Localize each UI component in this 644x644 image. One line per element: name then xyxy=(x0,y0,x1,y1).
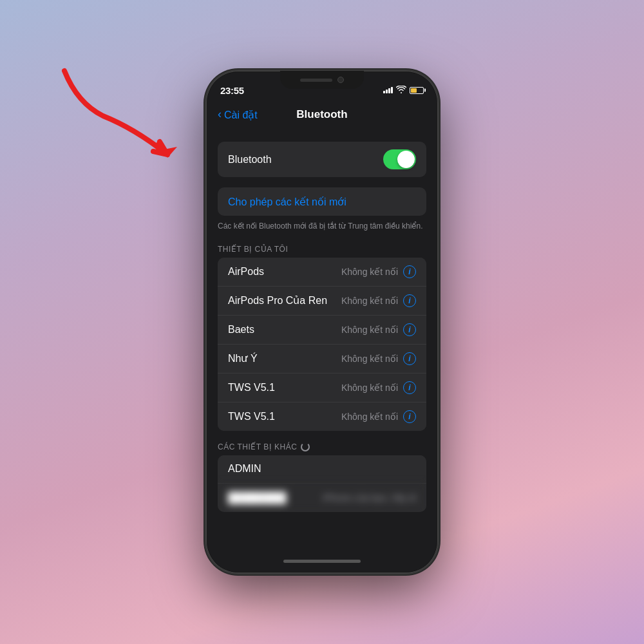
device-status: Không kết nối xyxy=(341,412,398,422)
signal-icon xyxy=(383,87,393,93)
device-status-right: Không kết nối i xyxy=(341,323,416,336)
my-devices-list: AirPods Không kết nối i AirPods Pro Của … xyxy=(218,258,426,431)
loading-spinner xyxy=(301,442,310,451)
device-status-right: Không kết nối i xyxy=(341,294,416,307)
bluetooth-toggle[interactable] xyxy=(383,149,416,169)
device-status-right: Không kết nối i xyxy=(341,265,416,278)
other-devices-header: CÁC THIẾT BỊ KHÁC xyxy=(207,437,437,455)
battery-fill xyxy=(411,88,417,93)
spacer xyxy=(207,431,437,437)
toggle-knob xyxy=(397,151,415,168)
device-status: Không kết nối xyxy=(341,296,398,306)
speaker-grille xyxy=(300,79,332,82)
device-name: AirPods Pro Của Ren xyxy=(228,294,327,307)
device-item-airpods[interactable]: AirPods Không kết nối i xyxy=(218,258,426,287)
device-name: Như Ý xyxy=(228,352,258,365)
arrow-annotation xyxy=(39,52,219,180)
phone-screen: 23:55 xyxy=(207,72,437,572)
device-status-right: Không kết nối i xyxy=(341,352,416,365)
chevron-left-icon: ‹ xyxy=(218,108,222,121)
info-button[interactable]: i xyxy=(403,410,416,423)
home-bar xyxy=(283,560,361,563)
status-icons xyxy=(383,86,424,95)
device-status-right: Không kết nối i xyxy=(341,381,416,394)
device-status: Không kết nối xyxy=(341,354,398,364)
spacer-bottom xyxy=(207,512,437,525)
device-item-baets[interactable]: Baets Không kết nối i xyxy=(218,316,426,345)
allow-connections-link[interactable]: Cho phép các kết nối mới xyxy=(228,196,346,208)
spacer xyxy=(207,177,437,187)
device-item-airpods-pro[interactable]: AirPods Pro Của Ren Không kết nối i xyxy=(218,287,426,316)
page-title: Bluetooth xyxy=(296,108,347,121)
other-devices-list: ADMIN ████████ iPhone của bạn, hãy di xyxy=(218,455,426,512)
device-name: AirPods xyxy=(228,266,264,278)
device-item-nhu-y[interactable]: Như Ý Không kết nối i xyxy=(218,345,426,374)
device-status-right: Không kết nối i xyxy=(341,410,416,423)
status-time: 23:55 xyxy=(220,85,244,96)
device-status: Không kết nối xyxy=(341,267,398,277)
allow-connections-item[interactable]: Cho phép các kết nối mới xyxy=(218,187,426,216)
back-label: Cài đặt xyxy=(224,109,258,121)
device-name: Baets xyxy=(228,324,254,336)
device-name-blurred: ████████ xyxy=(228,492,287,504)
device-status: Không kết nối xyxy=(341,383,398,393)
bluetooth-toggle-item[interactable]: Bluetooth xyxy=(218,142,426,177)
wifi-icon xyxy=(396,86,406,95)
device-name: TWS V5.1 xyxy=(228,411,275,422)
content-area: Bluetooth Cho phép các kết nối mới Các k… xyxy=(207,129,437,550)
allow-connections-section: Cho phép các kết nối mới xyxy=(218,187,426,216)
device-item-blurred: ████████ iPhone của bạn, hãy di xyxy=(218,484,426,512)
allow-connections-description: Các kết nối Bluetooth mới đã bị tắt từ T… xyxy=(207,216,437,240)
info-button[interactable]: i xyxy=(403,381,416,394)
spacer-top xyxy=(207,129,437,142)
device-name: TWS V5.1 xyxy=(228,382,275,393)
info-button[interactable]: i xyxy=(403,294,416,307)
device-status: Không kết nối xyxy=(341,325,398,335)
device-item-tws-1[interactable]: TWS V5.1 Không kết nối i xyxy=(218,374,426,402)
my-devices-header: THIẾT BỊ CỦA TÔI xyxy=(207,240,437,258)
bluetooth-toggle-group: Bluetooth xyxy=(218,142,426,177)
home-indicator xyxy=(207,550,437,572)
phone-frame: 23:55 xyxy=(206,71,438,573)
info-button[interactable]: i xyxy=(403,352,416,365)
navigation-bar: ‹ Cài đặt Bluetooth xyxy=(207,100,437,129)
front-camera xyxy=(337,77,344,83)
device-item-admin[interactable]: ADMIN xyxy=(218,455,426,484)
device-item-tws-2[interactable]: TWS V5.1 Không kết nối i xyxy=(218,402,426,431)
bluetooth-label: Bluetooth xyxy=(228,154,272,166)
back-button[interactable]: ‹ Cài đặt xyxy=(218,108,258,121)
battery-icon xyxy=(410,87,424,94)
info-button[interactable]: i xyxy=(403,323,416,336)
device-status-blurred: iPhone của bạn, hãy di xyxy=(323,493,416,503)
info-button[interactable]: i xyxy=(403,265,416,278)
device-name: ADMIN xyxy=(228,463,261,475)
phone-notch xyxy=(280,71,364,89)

Task item:
Every line of the listing must be reproduced exactly, though the pictures are to be left out.

Response to this task:
Localize each UI component in this 644x644 image. One line per element: name then xyxy=(x0,y0,x1,y1).
device-status: Không kết nối xyxy=(341,412,398,422)
signal-icon xyxy=(383,87,393,93)
device-status-right: Không kết nối i xyxy=(341,323,416,336)
my-devices-list: AirPods Không kết nối i AirPods Pro Của … xyxy=(218,258,426,431)
loading-spinner xyxy=(301,442,310,451)
device-status-right: Không kết nối i xyxy=(341,294,416,307)
bluetooth-toggle[interactable] xyxy=(383,149,416,169)
device-status-right: Không kết nối i xyxy=(341,265,416,278)
other-devices-header: CÁC THIẾT BỊ KHÁC xyxy=(207,437,437,455)
battery-fill xyxy=(411,88,417,93)
spacer xyxy=(207,431,437,437)
toggle-knob xyxy=(397,151,415,168)
device-status: Không kết nối xyxy=(341,296,398,306)
speaker-grille xyxy=(300,79,332,82)
device-name: AirPods Pro Của Ren xyxy=(228,294,327,307)
device-item-airpods[interactable]: AirPods Không kết nối i xyxy=(218,258,426,287)
device-name: Như Ý xyxy=(228,352,258,365)
arrow-annotation xyxy=(39,52,219,180)
phone-screen: 23:55 xyxy=(207,72,437,572)
device-status-right: Không kết nối i xyxy=(341,352,416,365)
chevron-left-icon: ‹ xyxy=(218,108,222,121)
info-button[interactable]: i xyxy=(403,410,416,423)
home-bar xyxy=(283,560,361,563)
status-icons xyxy=(383,86,424,95)
device-status-right: Không kết nối i xyxy=(341,381,416,394)
device-status: Không kết nối xyxy=(341,354,398,364)
spacer-bottom xyxy=(207,512,437,525)
device-item-baets[interactable]: Baets Không kết nối i xyxy=(218,316,426,345)
allow-connections-link[interactable]: Cho phép các kết nối mới xyxy=(228,196,346,208)
spacer xyxy=(207,177,437,187)
device-item-airpods-pro[interactable]: AirPods Pro Của Ren Không kết nối i xyxy=(218,287,426,316)
page-title: Bluetooth xyxy=(296,108,347,121)
other-devices-list: ADMIN ████████ iPhone của bạn, hãy di xyxy=(218,455,426,512)
device-name: AirPods xyxy=(228,266,264,278)
device-item-nhu-y[interactable]: Như Ý Không kết nối i xyxy=(218,345,426,374)
device-status-right: Không kết nối i xyxy=(341,410,416,423)
status-time: 23:55 xyxy=(220,85,244,96)
device-status: Không kết nối xyxy=(341,267,398,277)
allow-connections-item[interactable]: Cho phép các kết nối mới xyxy=(218,187,426,216)
back-label: Cài đặt xyxy=(224,109,258,121)
device-name: Baets xyxy=(228,324,254,336)
device-name-blurred: ████████ xyxy=(228,492,287,504)
device-status: Không kết nối xyxy=(341,383,398,393)
bluetooth-toggle-item[interactable]: Bluetooth xyxy=(218,142,426,177)
wifi-icon xyxy=(396,86,406,95)
device-name: TWS V5.1 xyxy=(228,411,275,422)
content-area: Bluetooth Cho phép các kết nối mới Các k… xyxy=(207,129,437,550)
allow-connections-section: Cho phép các kết nối mới xyxy=(218,187,426,216)
device-item-blurred: ████████ iPhone của bạn, hãy di xyxy=(218,484,426,512)
allow-connections-description: Các kết nối Bluetooth mới đã bị tắt từ T… xyxy=(207,216,437,240)
info-button[interactable]: i xyxy=(403,381,416,394)
spacer-top xyxy=(207,129,437,142)
device-name: TWS V5.1 xyxy=(228,382,275,393)
info-button[interactable]: i xyxy=(403,294,416,307)
device-status: Không kết nối xyxy=(341,325,398,335)
device-item-tws-1[interactable]: TWS V5.1 Không kết nối i xyxy=(218,374,426,402)
my-devices-header: THIẾT BỊ CỦA TÔI xyxy=(207,240,437,258)
bluetooth-toggle-group: Bluetooth xyxy=(218,142,426,177)
home-indicator xyxy=(207,550,437,572)
phone-frame: 23:55 xyxy=(206,71,438,573)
info-button[interactable]: i xyxy=(403,352,416,365)
navigation-bar: ‹ Cài đặt Bluetooth xyxy=(207,100,437,129)
front-camera xyxy=(337,77,344,83)
device-item-admin[interactable]: ADMIN xyxy=(218,455,426,484)
device-item-tws-2[interactable]: TWS V5.1 Không kết nối i xyxy=(218,402,426,431)
bluetooth-label: Bluetooth xyxy=(228,154,272,166)
back-button[interactable]: ‹ Cài đặt xyxy=(218,108,258,121)
battery-icon xyxy=(410,87,424,94)
info-button[interactable]: i xyxy=(403,323,416,336)
device-status-blurred: iPhone của bạn, hãy di xyxy=(323,493,416,503)
info-button[interactable]: i xyxy=(403,265,416,278)
device-name: ADMIN xyxy=(228,463,261,475)
phone-notch xyxy=(280,71,364,89)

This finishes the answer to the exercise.